It wasn’t before putting his side in the box seat for the second Test in Adelaide though and giving them the best chance of taking the series to 2-0 after losing the opposing series 3-0. 

The Aussie skipper went to lunch on 109no after he and Brad Haddin (who else?) resurrected Australia’s innings with a 132-run stand, starting the night before. 

The knocks came after a mixed day one of the second Test that ended with honours more or less even. 

Both went on with it after some work from the Adelaide Oval catering crew though, resuming at 5-389 after racking up a comfortable enough 116 runs without a wicket falling in the morning. 
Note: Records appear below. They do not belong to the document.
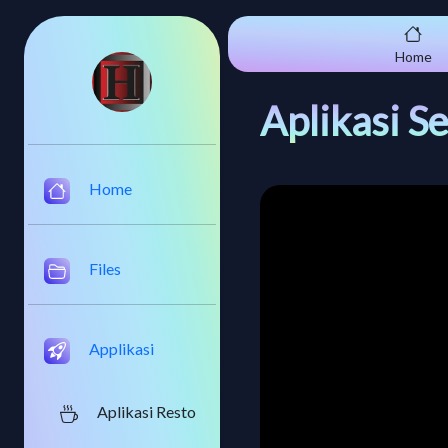
Home
Aplikasi S
Home
Files
Applikasi
Aplikasi Resto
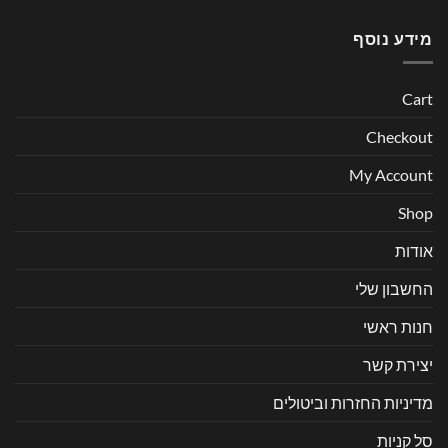
מידע נוסף
Cart
Checkout
My Account
Shop
אודות
החשבון שלי
חנות ראשי
יצירת קשר
מדיניות החזרות וביטולים
סל קניות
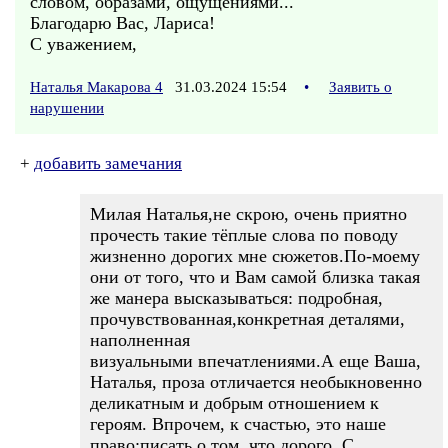
словом, образами, ощущениями...
Благодарю Вас, Лариса!
С уважением,
Наталья Макарова 4
31.03.2024 15:54
•
Заявить о
нарушении
+
добавить замечания
Милая Наталья,не скрою, очень приятно
прочесть такие тёплые слова по поводу
жизненно дорогих мне сюжетов.По-моему
они от того, что и Вам самой близка такая
же манера высказываться: подробная,
прочувствованная,конкретная деталями,
наполненная
визуальными впечатлениями.А еще Ваша,
Наталья, проза отличается необыкновенно
деликатным и добрым отношением к
героям. Впрочем, к счастью, это наше
право:писать о том, что дорого. С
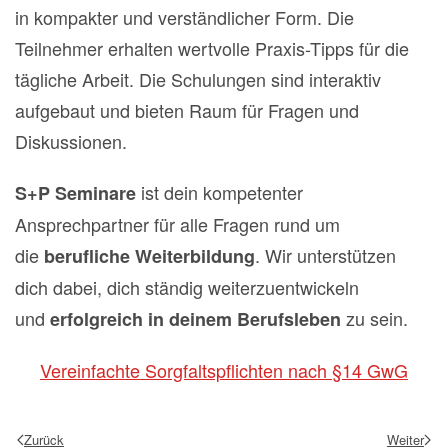
in kompakter und verständlicher Form. Die
Teilnehmer erhalten wertvolle Praxis-Tipps für die
tägliche Arbeit. Die Schulungen sind interaktiv
aufgebaut und bieten Raum für Fragen und
Diskussionen.
ist dein kompetenter
S+P Seminare
Ansprechpartner für alle Fragen rund um
die
. Wir unterstützen
berufliche Weiterbildung
dich dabei, dich ständig weiterzuentwickeln
und
zu sein.
erfolgreich in deinem Berufsleben
Vereinfachte Sorgfaltspflichten nach §14 GwG
Zurück
Weiter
Clarke reached his 26th tonne and is closing in on Allan Border’s 27 – this makes his the sixth Aussie and 15th of all time. 

He likes the Adelaide Oval too – this is his sixth 100 in nine Tests at the venue, and the 12th overall since he became skipper. 
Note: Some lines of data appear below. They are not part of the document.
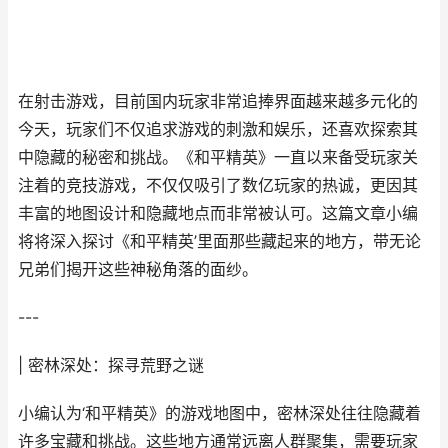
在射击游戏，目前国内玩家非常追捧界面越来越多元化的
今天，玩家们不仅追求游戏的刺激和娱乐，还喜欢探索其
中隐藏的秘密和挑战。《和平精英》一直以来备受玩家关
注着的竞技游戏，不仅仅吸引了数亿玩家的热诚，更因其
丰富的地图设计和隐藏地点而非常被认可。这篇文章小编
将将深入探讨《和平精英’里面那些藏起来的地方，带无论
兄弟们揭开这些神秘角落的面纱。
---
| 密林深处：探寻荒野之谜
小编认为‘和平精英》的游戏地图中，密林深处往往隐藏着
许多宝藏和挑战。这些地方通常远离人群聚集，需要玩家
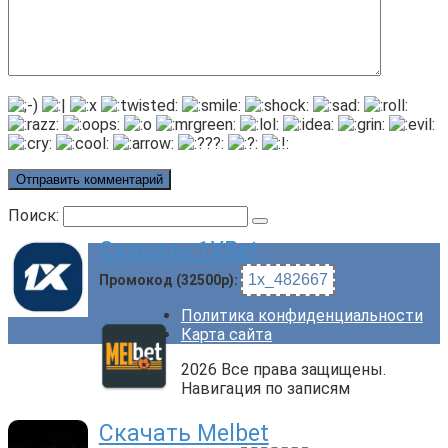
Поиск:
Скачать 1XBet
1x_482667
Промокод (32500р):
Политика конфиденциальности
Карта сайта
2026 Все права защищены.
Навигация по записям
Скачать Melbet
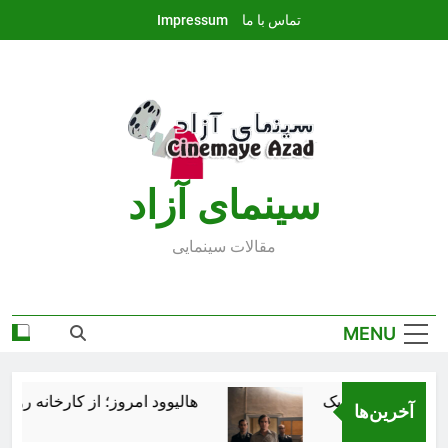
Ski
تماس با ما
Impressum
t
conten
سينماى آزاد
مقالات سينمايى
MENU
هالیوود امروز؛ از کارخانه رؤیاس
آخرین‌ها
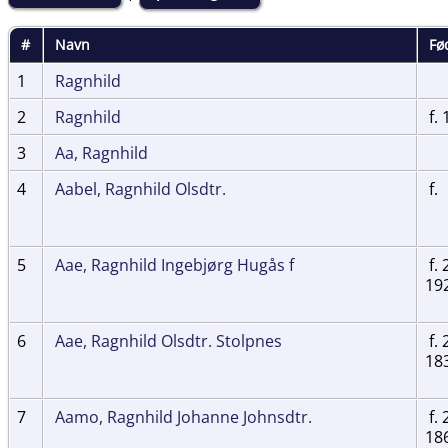
#
Navn
Fø
1
Ragnhild
2
Ragnhild
f. 
3
Aa, Ragnhild
4
Aabel, Ragnhild Olsdtr.
f.
5
Aae, Ragnhild Ingebjørg Hugås f
f. 
19
6
Aae, Ragnhild Olsdtr. Stolpnes
f. 
18
7
Aamo, Ragnhild Johanne Johnsdtr.
f. 
18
But he’ll be annoyed to have fallen with a leading edge to the first ball of a Ben Stokes spell, the first wicket of the bowling all-rounder’s Test career. 

Haddin has loved playing the Poms, almost saving the first Test in England at Trent Bridge when the Aussies had no right to and tormenting them in the first Test at home in Brisbane. 

He racked up his 15th Test half-century with 57 before lunch on day two and brought up his 100 in the 141st over with 11 fours and four sixes. 

The keeper was lucky to be there though, after Michael Carberry dropped him late on day one and Ben Stokes had him out caught behind on 51 but for a front foot no ball. 

Another impressive innings regardless. 

The debutant all-rounder got plenty of lip service in afterwards in a heated mid-pitch discussion, but as ever Haddin kept smiling. 

It took South African umpire Marais Erasmus, keeper Matt Prior and Clarke to keep them apart. 

Once Clarke was gone the Aussies didn’t stock racking up runs, with Ryan Harris coming to the crease to smash 55 off 54 balls. 

When Broad removed Haddin for 118, caught behind by Prior, Clarke called in the troops to ready for a bowl.

England will surely have learned from Brisbane, when they were out too many times playing at balls they should have just left alone – Johnson bowled just 10 of his 229 deliveries on the stumps. But the big leftie gave Cook a 148kmh rocket that he could neither leave or get anywhere near as it clattered into the stumps to give Australia the perfect platform to go on and win the Test.

At stumps Michael Carberry is 20no – though Australia will have wished they reviewed an LBW shout – and Joe Root, moving up the order to No 3, is 9no.